This paper illustrates the lessons learned as we applied the U-Net3+ deep learning model to the task of building an operational model for predicting wildfire occurrence for the contiguous United States (CONUS) in the 1–10-day range. Through the lens of model performance, we explore the reasons for performance improvements made possible by the model. Lessons include the importance of labeling, the impact of information loss in input variables, and the role of operational considerations in the modeling process. This work offers lessons learned for other interdisciplinary researchers working at the intersection of deep learning and fire occurrence prediction with an eye toward operationalization.

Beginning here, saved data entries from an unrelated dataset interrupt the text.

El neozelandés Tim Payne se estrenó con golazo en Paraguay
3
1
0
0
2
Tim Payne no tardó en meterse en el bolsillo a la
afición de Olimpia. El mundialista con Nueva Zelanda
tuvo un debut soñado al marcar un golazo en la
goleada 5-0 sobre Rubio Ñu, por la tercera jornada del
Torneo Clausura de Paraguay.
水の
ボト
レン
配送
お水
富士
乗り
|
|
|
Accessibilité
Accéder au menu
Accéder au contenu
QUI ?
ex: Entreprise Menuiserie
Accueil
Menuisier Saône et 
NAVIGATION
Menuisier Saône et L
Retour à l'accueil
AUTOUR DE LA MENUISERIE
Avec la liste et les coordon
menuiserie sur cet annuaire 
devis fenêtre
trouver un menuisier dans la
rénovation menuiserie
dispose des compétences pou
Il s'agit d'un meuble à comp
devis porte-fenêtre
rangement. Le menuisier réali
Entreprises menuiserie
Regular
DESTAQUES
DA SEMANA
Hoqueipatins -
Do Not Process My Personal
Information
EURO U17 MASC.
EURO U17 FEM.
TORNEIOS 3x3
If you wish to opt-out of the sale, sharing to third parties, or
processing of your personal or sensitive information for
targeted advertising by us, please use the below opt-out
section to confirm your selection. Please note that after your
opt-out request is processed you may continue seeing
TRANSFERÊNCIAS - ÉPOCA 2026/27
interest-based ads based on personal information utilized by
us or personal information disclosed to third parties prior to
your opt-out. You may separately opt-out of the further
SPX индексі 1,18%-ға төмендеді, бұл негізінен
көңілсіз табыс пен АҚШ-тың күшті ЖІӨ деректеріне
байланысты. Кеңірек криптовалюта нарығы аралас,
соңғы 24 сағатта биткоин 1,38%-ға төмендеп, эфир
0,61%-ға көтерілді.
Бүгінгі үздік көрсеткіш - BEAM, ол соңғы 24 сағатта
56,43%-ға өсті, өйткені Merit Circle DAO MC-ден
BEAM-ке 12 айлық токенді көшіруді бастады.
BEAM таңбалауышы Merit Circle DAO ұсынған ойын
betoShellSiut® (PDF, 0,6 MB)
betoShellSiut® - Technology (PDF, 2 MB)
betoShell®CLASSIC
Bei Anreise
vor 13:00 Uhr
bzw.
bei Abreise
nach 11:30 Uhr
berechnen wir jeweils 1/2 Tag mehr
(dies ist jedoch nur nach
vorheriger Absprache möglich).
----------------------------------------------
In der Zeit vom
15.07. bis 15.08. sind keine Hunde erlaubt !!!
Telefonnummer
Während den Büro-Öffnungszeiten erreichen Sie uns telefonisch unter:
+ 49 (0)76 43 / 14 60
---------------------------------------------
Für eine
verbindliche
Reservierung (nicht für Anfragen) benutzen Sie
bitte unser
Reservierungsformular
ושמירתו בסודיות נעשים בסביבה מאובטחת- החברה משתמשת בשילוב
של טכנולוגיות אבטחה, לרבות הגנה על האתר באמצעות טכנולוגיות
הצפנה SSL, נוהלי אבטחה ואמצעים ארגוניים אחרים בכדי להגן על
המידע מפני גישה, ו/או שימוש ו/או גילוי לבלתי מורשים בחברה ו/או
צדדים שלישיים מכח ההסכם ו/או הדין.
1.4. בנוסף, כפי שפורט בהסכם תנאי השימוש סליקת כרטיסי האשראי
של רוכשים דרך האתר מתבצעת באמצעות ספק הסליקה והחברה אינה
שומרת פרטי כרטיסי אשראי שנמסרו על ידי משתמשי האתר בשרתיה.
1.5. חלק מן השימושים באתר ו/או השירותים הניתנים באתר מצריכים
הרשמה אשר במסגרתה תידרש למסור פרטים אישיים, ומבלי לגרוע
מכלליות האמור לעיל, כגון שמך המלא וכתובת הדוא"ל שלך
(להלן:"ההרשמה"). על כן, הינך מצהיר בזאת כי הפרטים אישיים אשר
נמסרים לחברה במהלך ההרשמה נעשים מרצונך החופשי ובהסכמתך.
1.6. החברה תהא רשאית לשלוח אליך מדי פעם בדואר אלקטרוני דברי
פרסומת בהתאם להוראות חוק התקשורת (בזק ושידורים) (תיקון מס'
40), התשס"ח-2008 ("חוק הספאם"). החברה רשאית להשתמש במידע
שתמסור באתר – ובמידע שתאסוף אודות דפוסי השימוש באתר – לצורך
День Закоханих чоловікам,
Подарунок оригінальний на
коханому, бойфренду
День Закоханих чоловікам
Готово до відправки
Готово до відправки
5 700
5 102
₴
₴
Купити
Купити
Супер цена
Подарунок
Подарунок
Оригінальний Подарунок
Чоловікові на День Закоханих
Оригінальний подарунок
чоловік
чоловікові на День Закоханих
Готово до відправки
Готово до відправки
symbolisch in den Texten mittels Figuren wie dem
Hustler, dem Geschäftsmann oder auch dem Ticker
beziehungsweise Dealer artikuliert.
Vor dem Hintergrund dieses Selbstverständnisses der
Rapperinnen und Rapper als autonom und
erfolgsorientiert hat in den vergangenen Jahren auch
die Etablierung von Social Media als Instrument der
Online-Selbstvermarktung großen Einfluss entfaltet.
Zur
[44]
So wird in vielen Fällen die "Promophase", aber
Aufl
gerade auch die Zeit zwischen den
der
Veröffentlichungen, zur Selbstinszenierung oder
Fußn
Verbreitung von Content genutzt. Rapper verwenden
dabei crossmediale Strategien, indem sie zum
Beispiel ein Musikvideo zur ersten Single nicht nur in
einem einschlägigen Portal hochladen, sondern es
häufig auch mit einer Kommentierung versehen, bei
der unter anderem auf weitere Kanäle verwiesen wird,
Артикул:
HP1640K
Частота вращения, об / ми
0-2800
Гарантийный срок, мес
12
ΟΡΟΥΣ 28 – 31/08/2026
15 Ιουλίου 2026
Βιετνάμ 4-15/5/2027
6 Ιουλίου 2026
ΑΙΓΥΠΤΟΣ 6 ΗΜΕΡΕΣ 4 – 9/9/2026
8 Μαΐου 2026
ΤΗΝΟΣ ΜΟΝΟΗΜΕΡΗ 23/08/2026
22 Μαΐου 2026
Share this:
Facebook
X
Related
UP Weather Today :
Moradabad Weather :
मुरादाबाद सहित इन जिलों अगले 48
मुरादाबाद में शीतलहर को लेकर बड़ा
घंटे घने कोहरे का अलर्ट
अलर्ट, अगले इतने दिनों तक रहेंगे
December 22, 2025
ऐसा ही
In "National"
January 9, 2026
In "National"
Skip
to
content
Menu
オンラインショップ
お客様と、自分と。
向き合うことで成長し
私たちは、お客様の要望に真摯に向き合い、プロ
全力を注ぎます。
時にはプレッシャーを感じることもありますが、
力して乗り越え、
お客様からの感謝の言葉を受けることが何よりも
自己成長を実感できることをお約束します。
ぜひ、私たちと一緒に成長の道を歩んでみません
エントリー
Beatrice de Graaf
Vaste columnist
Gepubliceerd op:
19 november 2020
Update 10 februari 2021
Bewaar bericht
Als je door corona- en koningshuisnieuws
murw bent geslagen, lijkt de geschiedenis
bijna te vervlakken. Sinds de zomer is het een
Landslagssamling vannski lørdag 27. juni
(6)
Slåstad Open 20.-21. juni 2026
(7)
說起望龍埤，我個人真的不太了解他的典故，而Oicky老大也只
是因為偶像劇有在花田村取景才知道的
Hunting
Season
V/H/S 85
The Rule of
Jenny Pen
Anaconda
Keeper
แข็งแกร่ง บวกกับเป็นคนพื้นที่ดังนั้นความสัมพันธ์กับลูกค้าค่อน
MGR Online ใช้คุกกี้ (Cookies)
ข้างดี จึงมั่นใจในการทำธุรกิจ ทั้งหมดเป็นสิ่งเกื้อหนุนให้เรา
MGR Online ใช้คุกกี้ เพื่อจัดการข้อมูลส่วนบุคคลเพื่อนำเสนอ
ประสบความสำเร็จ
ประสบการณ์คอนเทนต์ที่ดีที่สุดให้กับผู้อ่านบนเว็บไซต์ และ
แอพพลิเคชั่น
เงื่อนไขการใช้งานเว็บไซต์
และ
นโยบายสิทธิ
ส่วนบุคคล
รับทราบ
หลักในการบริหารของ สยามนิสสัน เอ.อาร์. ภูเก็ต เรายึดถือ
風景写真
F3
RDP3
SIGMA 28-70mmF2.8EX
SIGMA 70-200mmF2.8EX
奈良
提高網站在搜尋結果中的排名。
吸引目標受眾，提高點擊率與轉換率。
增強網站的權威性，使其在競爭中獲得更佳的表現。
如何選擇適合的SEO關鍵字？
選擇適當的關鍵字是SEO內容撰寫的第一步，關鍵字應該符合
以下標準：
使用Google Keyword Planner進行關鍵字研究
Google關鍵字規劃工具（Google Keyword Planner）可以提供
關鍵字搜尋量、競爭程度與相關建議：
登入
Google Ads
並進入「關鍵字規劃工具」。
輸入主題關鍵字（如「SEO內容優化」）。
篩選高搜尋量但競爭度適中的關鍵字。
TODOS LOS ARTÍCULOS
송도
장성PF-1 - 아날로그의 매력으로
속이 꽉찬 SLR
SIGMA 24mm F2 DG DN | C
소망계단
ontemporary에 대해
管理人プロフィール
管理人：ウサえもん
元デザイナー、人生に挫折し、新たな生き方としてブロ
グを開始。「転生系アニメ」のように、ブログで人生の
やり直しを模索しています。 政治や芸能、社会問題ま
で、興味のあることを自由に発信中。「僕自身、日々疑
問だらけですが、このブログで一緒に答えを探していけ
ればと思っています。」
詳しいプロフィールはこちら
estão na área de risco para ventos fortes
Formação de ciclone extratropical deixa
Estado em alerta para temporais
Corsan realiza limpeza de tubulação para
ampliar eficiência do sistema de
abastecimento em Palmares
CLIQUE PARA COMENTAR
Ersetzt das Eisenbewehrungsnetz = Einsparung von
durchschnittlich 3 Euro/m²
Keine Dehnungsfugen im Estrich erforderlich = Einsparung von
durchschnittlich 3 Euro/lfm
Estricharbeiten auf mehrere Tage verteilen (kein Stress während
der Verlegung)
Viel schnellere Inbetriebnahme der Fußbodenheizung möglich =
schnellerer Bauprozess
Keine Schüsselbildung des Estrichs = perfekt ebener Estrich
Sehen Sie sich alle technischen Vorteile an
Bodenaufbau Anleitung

The purpose of this research is to build an operational model for predicting wildfire occurrence for the contiguous United States (CONUS) in the 1–10-day range using the U-Net 3+ machine learning model. This paper illustrates the range of model performance resulting from choices made in the modeling process, such as how labels are defined for the model and how input variables are codified for the model. By combining the capabilities of the U-Net 3+ model with a neighborhood loss function, fractions skill score (FSS), we can quantify model success by predictions made both in and around the location of the original fire occurrence label. The model is trained on weather, weather-derived fuel, and topography observational inputs and labels representing fire occurrence. Observational weather, weather-derived fuel, and topography data are sourced from the gridded surface meteorological (gridMET) dataset, a daily, CONUS-wide, high-spatial-resolution dataset of surface meteorological variables. Fire occurrence labels are sourced from the U.S. Department of Agriculture’s Fire Program Analysis Fire-Occurrence Database (FPA-FOD), which contains spatial wildfire occurrence data for CONUS, combining data sourced from the reporting systems of federal, state, and local organizations. By exploring the many aspects of the modeling process with the added context of model performance, this work builds understanding around the use of deep learning to predict fire occurrence in CONUS.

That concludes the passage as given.